Example of the result when applying my shader
This is the shader I'm using. I'm not aware this could be what is causing this, but maybe the noise is caused by a overflow?
Vertex shader
attribute vec4 a_pos;
attribute vec2 a_tex;
varying vec2 v_tex;
void main() {
mat4 ident = mat4(1.0);
v_tex = a_tex;
gl_Position = ident * a_pos;
}
Fragment shader
uniform int u_mode;
uniform sampler2D u_texture;
uniform float u_exposure;
uniform float u_decay;
uniform float u_density;
uniform float u_weight;
uniform float u_light_x;
uniform float u_light_y;
const int NUM_SAMPLES = 100;
varying vec2 v_tex;
void main() {
if (u_mode == 0) {
vec2 pos_on_screen = vec2(u_light_x, u_light_y);
vec2 delta_texc = vec2(v_tex.st - pos_on_screen.xy);
vec2 texc = v_tex;
delta_texc *= 1.0 / float(NUM_SAMPLES) * u_density;
float illum_decay = 1.0;
for(int i = 0; i < NUM_SAMPLES; i++) {
texc -= delta_texc;
vec4 sample = texture2D(u_texture, texc);
sample *= illum_decay * u_weight;
gl_FragColor += sample;
illum_decay *= u_decay;
}
gl_FragColor *= u_exposure;
}
else if(u_mode == 1) {
gl_FragColor = texture2D(u_texture, v_tex);
gl_FragColor.a = 1.0;
}
}
I've read this FBO article on opengl.org, where they describe a feedback loop at the bottom of the article. The description is not completely clear to me and I'm wondering if I'm exactly doing what they describe there.
Update 1:
Link to source code
Update 2:
When I first set gl_FragColor.rgb = vec3(0.0, 0.0, 0.0); before I start the sampling loop (with NUM_SAMPLES), it works find. No idea why though.
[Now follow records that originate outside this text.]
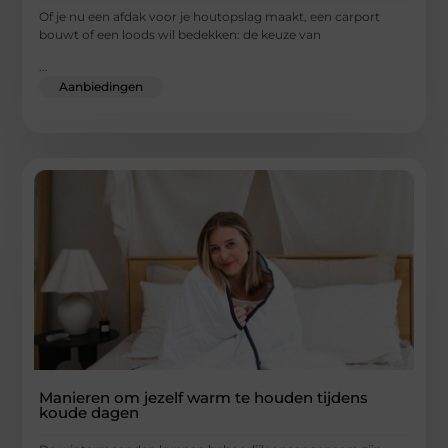
Of je nu een afdak voor je houtopslag maakt, een carport
bouwt of een loods wil bedekken: de keuze van
...
Aanbiedingen
Manieren om jezelf warm te houden tijdens
koude dagen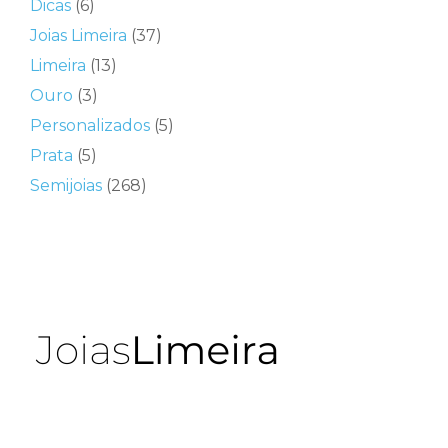
Dicas
(6)
Joias Limeira
(37)
Limeira
(13)
Ouro
(3)
Personalizados
(5)
Prata
(5)
Semijoias
(268)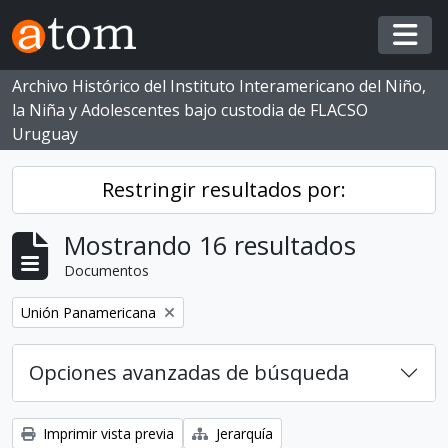
Skip to main content
Togg
Archivo Histórico del Instituto Interamericano del Niño,
la Niña y Adolescentes bajo custodia de FLACSO
Uruguay
Restringir resultados por:
Mostrando 16 resultados
Documentos
Eliminar filtro:
Unión Panamericana
Opciones avanzadas de búsqueda
Imprimir vista previa
Jerarquía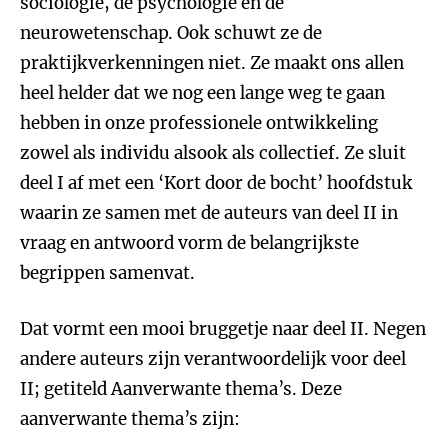
sociologie, de psychologie en de
neurowetenschap. Ook schuwt ze de
praktijkverkenningen niet. Ze maakt ons allen
heel helder dat we nog een lange weg te gaan
hebben in onze professionele ontwikkeling
zowel als individu alsook als collectief. Ze sluit
deel I af met een ‘Kort door de bocht’ hoofdstuk
waarin ze samen met de auteurs van deel II in
vraag en antwoord vorm de belangrijkste
begrippen samenvat.
Dat vormt een mooi bruggetje naar deel II. Negen
andere auteurs zijn verantwoordelijk voor deel
II; getiteld Aanverwante thema’s. Deze
aanverwante thema’s zijn: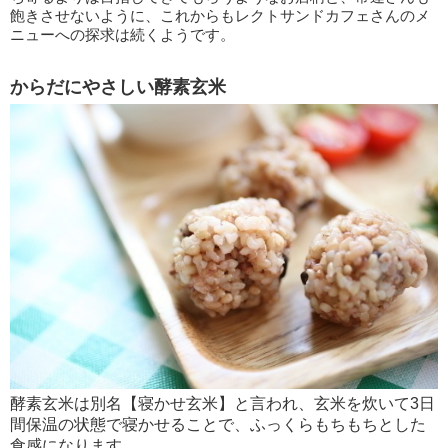
飽きさせないように、これからもレクトサンドカフェさんのメ
ニューへの探求は続くようです。
からだにやさしい酵素玄米
酵素玄米は別名【寝かせ玄米】と言われ、玄米を炊いて3日
間保温の状態で寝かせることで、ふっくらもちもちとした
食感になります。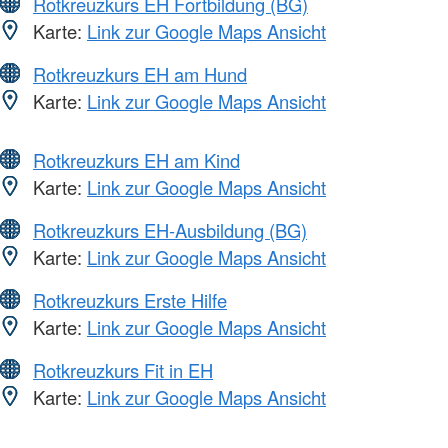
Rotkreuzkurs EH Fortbildung (BG)
Karte:
Link zur Google Maps Ansicht
Rotkreuzkurs EH am Hund
Karte:
Link zur Google Maps Ansicht
Rotkreuzkurs EH am Kind
Karte:
Link zur Google Maps Ansicht
Rotkreuzkurs EH-Ausbildung (BG)
Karte:
Link zur Google Maps Ansicht
Rotkreuzkurs Erste Hilfe
Karte:
Link zur Google Maps Ansicht
Rotkreuzkurs Fit in EH
Karte:
Link zur Google Maps Ansicht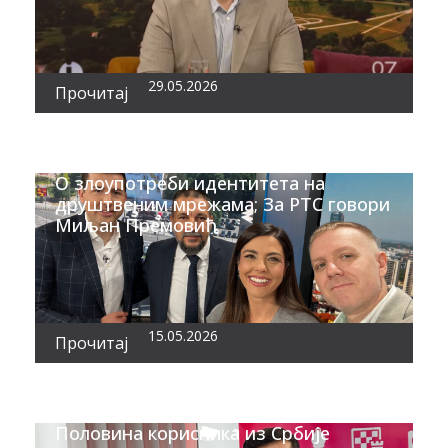
29.05.2026
Прочитај
О злоупотреби идентитета на
друштвеним мрежама; За РТС говори
Миљан Премовић
15.05.2026
Прочитај
Половина корисника из Србије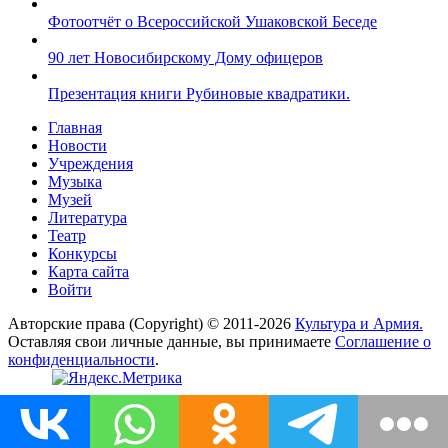
Фотоотчёт о Всероссийской Ушаковской Беседе
90 лет Новосибирскому Дому офицеров
Презентация книги Рубиновые квадратики.
Главная
Новости
Учреждения
Музыка
Музей
Литература
Театр
Конкурсы
Карта сайта
Войти
Авторские права (Copyright) © 2011-2026
Культура и Армия.
Оставляя свои личные данные, вы принимаете
Соглашение о
конфиденциальности
.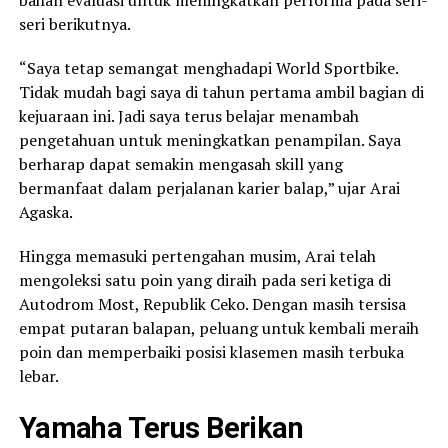
bahan evaluasi untuk meningkatkan performa pada seri-
seri berikutnya.
“Saya tetap semangat menghadapi World Sportbike.
Tidak mudah bagi saya di tahun pertama ambil bagian di
kejuaraan ini. Jadi saya terus belajar menambah
pengetahuan untuk meningkatkan penampilan. Saya
berharap dapat semakin mengasah skill yang
bermanfaat dalam perjalanan karier balap,” ujar Arai
Agaska.
Hingga memasuki pertengahan musim, Arai telah
mengoleksi satu poin yang diraih pada seri ketiga di
Autodrom Most, Republik Ceko. Dengan masih tersisa
empat putaran balapan, peluang untuk kembali meraih
poin dan memperbaiki posisi klasemen masih terbuka
lebar.
Yamaha Terus Berikan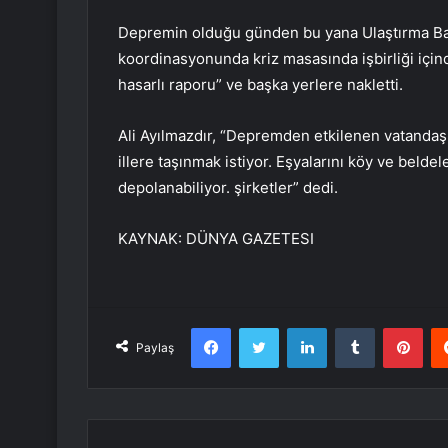
Depremin olduğu günden bu yana Ulaştırma Bakan
koordinasyonunda kriz masasında işbirliği içinde 
hasarlı raporu” ve başka yerlere nakletti.
Ali Ayılmazdır, “Depremden etkilenen vatandaşl
illere taşınmak istiyor. Eşyalarını köy ve belde
depolanabiliyor. şirketler” dedi.
KAYNAK:
DÜNYA GAZETESI
Facebook
Twitter
LinkedIn
Tumblr
Pint
Paylaş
The problem is that you're not initializing gl_FragColor, and you're modifying it with the lines
gl_FragColor += sample;
and
gl_FragColor *= u_exposure;
both of which depend on the previous value of gl_FragColor. So you're getting some random junk (whatever happened to be in the register that the shader compiler decided to use for the gl_FragColor computation) added in. This has a strong possibility of working fine on some driver/hardware combinations (because the compiler decided to use a register that was always 0 for some reason) and not on others.